The system of the invention can also be used to control an electric motor, the basic structure shown in FIG.

The redox battery charger for the left side of the battery 1 absorbs energy from the mains and is apparently at a substantially fixed voltage and frequency.

According to the same functional structure of FIG. 1, not overlapping switching of the switches connected to the intermediate voltage taps of the battery, but monitored by zero voltage crossing and peak voltage detectors synchronizing periodic sequences.

Coupled to another arrangement of the intermediate voltage taps of the battery 1 is the inverter system described in the above-mentioned Italian patent.

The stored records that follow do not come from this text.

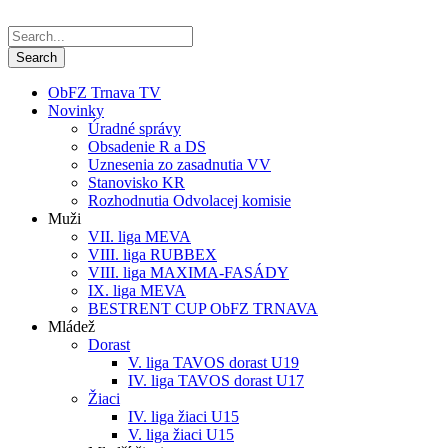
ObFZ Trnava TV
Novinky
Úradné správy
Obsadenie R a DS
Uznesenia zo zasadnutia VV
Stanovisko KR
Rozhodnutia Odvolacej komisie
Muži
VII. liga MEVA
VIII. liga RUBBEX
VIII. liga MAXIMA-FASÁDY
IX. liga MEVA
BESTRENT CUP ObFZ TRNAVA
Mládež
Dorast
V. liga TAVOS dorast U19
IV. liga TAVOS dorast U17
Žiaci
IV. liga žiaci U15
V. liga žiaci U15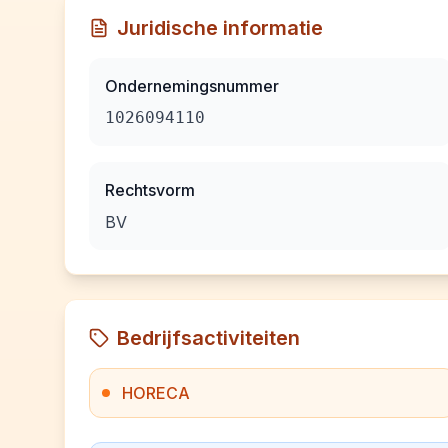
Juridische informatie
Ondernemingsnummer
1026094110
Rechtsvorm
BV
Bedrijfsactiviteiten
HORECA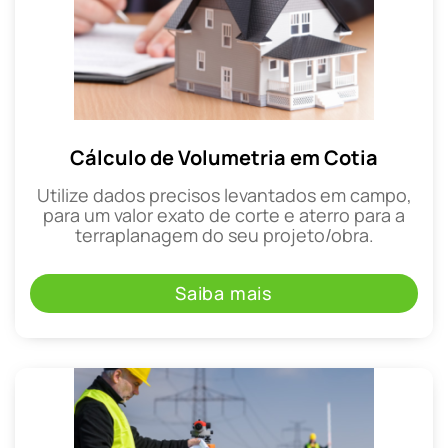
Cálculo de Volumetria em Cotia
Utilize dados precisos levantados em campo,
para um valor exato de corte e aterro para a
terraplanagem do seu projeto/obra.
Saiba mais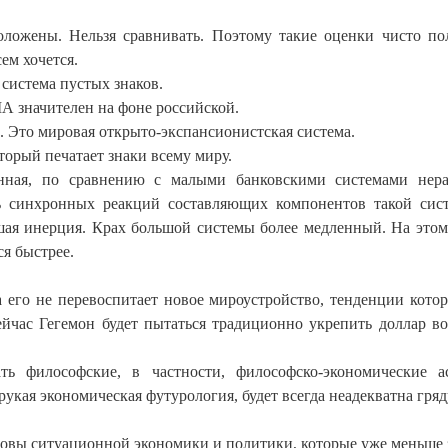
ложены. Нельзя сравнивать. Поэтому такие оценки чисто по
ем хочется.
 система пустых знаков.
А значителен на фоне российской.
а. Это мировая открыто-экспансионистская система.
орый печатает знаки всему миру.
нная, по сравнению с малыми банковскими системами нер
ь синхронных реакций составляющих компонентов такой сис
ьшая инерция. Крах большой системы более медленный. На этом
я быстрее.
а его не перевоспитает новое мироустройство, тенденции кото
ейчас Гегемон будет пытаться традиционно укрепить доллар в
ь философские, в частности, философско-экономические а
рукая экономическая футурология, будет всегда неадекватна гря
овы ситуационной экономики и политики, которые уже меньше 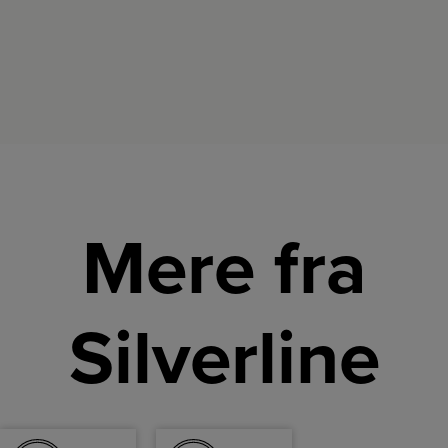
Mere fra
Silverline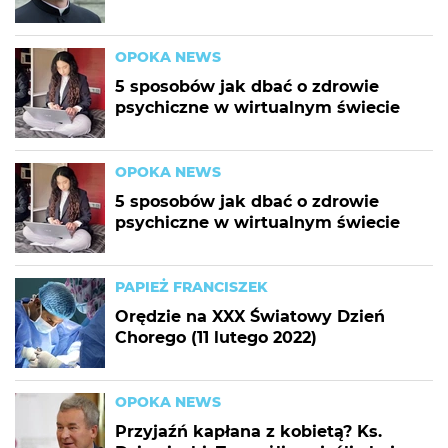
OPOKA NEWS
5 sposobów jak dbać o zdrowie
psychiczne w wirtualnym świecie
OPOKA NEWS
5 sposobów jak dbać o zdrowie
psychiczne w wirtualnym świecie
PAPIEŻ FRANCISZEK
Orędzie na XXX Światowy Dzień
Chorego (11 lutego 2022)
OPOKA NEWS
Przyjaźń kapłana z kobietą? Ks.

The inverter system reconstructs the output voltage of the sine signal at the frequency programmed by the command REF issued by the control circuit of the continuous and cyclical switches of the power switches applied to the winding of the motor.

The motor controller according to the invention is even very convenient in the case of turbine power plants which generate an AC voltage with a frequency in the dimensions of several thousand Hz to change it within an AC voltage at a main frequency, for example 50 Hz. The diagram relative to this application is illustrated in FIG. 7.

As shown in FIG. 7, the system also plans a regulation loop of the rotational speed of the turbine, using similar representative signals of the state of charge of the electrolyte, similarly to the engine installation of FIG. 5.

The applications described in connection with Figures 4, 5, 6 and 7, with the necessary modifications, except for the intrinsic energy storage capacity (UPS function) of the redox battery included in the system, the main function of the "frequency converter" Together with the use of the system of the invention.

The integrated energy change system of the present invention is also based on the use of a redox flow battery, except that any inductors or / or converters have the advantage of not requiring expensive and less efficient battery charger systems and inverters. Because of the fact that it is needed, it ensures high power components and substantially eliminates phase delays between substantially low voltage and current and harmonic components at any load conditions. Even switching noise can be easily limited by using low priced peters.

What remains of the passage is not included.